[Chronique d’Aurélie Lanctôt] The scope of the dispute

May 18 marked the tenth anniversary of the hasty adoption of the “special law” fabricated by the Liberal government of Jean Charest to put an end to the student mobilizations of spring 2012. If there has already been much talk of the tenth anniversary of the strike student in recent months, little has been said about this dark episode for the right to demonstrate in the province.

Just 10 years ago, the National Assembly adopted in less than 24 hours Bill 78, which became Bill 12, to force strikers back to class and short-circuit student protest. At the same time, the City of Montreal amended its by-law P-6 in order to oblige the disclosure of the route of the demonstrations, to prohibit covering the face and to allow the distribution of more salty fines.

We then witnessed a very special consultation between the Government of Quebec, the City of Montreal and the police forces in order to repress demonstrations deemed disturbing. A maneuver that was decried not only by many citizen organizations, but also by the Barreau du Québec, the Human Rights Commission and by the UN, which, the day after a wave of arrests during demonstrations held after adoption of Bill 12, rebuffed the Quebec government.

This disturbing moment was however quickly swept under the carpet; swallowed up by the end of the strike, the change of government and the repeal of the law, as of September 2012. Swept under the rug, except by the activists who, for years, held their own through legal proceedings time-consuming and costly, to ensure that the abusive limitation of the right to demonstrate observed during the strike is not permanent.

Jacinthe Poisson coordinates the work of the League for Rights and Freedoms on the right to demonstrate. Challenged by this issue since her own arrest at the G20 in Toronto in 2010, the jurist and activist points out that there have been, thanks to militant perseverance, major victories since 2012: since 2015, there has been no more mass arrests by encirclement during demonstrations. By-law P-6 was repealed in 2019 (after leading to the arrest of thousands of protesters between 2012 and 2015), as was section 500.1 of the Highway Safety Code, which prohibited obstructing traffic except as part of a demonstration previously authorized by the authorities. Certain weapons used by the SPVM to disperse demonstrations, and which caused serious injuries to demonstrators in 2012, are no longer used. But many obstacles remain.

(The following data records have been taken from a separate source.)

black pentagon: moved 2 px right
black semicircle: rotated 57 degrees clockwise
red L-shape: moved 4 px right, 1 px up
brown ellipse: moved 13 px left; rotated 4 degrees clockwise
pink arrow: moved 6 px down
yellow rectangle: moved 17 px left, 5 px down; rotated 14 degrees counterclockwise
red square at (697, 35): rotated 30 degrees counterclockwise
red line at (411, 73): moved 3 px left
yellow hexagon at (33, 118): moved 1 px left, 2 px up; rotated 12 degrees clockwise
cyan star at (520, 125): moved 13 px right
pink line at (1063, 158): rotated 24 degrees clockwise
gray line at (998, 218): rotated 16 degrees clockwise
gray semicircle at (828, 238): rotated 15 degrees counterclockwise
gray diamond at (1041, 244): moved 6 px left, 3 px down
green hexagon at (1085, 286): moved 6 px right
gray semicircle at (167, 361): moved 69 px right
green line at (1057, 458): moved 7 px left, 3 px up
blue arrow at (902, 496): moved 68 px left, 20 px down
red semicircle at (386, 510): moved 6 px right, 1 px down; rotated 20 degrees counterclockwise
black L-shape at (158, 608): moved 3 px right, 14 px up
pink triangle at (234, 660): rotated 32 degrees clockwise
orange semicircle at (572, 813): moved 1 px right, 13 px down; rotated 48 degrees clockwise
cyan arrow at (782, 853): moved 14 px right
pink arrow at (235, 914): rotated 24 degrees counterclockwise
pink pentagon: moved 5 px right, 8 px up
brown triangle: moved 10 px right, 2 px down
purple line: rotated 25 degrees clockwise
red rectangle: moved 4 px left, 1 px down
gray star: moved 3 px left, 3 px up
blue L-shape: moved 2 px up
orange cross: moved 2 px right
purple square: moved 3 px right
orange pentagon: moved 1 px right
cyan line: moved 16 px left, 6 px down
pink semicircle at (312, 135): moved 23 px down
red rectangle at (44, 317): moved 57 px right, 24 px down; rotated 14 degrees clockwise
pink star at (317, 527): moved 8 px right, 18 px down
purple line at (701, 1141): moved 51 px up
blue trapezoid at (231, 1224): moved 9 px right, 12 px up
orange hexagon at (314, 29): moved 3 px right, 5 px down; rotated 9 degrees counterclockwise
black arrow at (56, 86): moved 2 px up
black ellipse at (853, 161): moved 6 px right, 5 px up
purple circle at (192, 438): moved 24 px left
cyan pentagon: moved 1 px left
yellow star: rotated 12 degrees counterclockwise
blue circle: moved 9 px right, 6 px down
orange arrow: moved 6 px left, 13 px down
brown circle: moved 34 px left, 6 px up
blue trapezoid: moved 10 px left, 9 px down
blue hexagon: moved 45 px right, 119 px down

The League of Rights and Freedoms has demonstrated in a report that there is a shift from the criminalization of demonstrations to their heavy regulation, mainly through municipal regulations. “Almost all municipalities in Quebec have regulations strictly governing the right to demonstrate,” points out Jacinthe Poisson. For example, we see the requirement to give directions, to obtain a permit, to obtain liability insurance, the ban on making noise, using loudspeakers, posting political …” These constraints have a demotivating effect.

However, case law warns municipalities against such excessive regulation. Regarding the obligation to disclose the itinerary, the Quebec Court of Appeal affirmed in 2019 in Berube c. Quebec city — a decision partially invalidating section 19.2 of the Peace and Good Order By-law of the City of Quebec — that such an obligation unjustifiably interferes with the freedoms of expression and peaceful assembly; adding that the integration of police services in the preparation of a demonstration had “something contradictory” to the exercise of these freedoms.

However, the municipalities continue to adopt such by-laws — moreover, we learned this week that the City of Quebec has still not repealed the unconstitutional provisions of section 19.2 — which outlines a strong tendency to control the scope of the dispute.

Jacinthe Poisson points out that still in February 2022, while convoys of truckers were invading the national capital, the City of Quebec was quietly modifying its internal regulations in order to give the director of the police department the power to establish and modify the rules for occupying the public domain during demonstrations. “This is a very broad power, which can even be exercised to prevent a demonstration. It more or less went under the radar because we said to ourselves: oh! The convoy of truckers, we can understand that the City wants to prevent skids. But these types of regulatory changes remain, regardless of the political cause…”

The right to demonstrate does not only serve to protect demonstrations that bolster public opinion. If we believe in the existence of this right, we must believe in it at all times. However, the repression of the 2012 strike showed it well: the demonstration is tolerable as long as the clamor of the street does not threaten the ambitions of power. And when the balance of power shifts, the arsenal is in place to quell the dispute. It is for this reason that we must keep an eye on the deployment of these systems ahead of crises.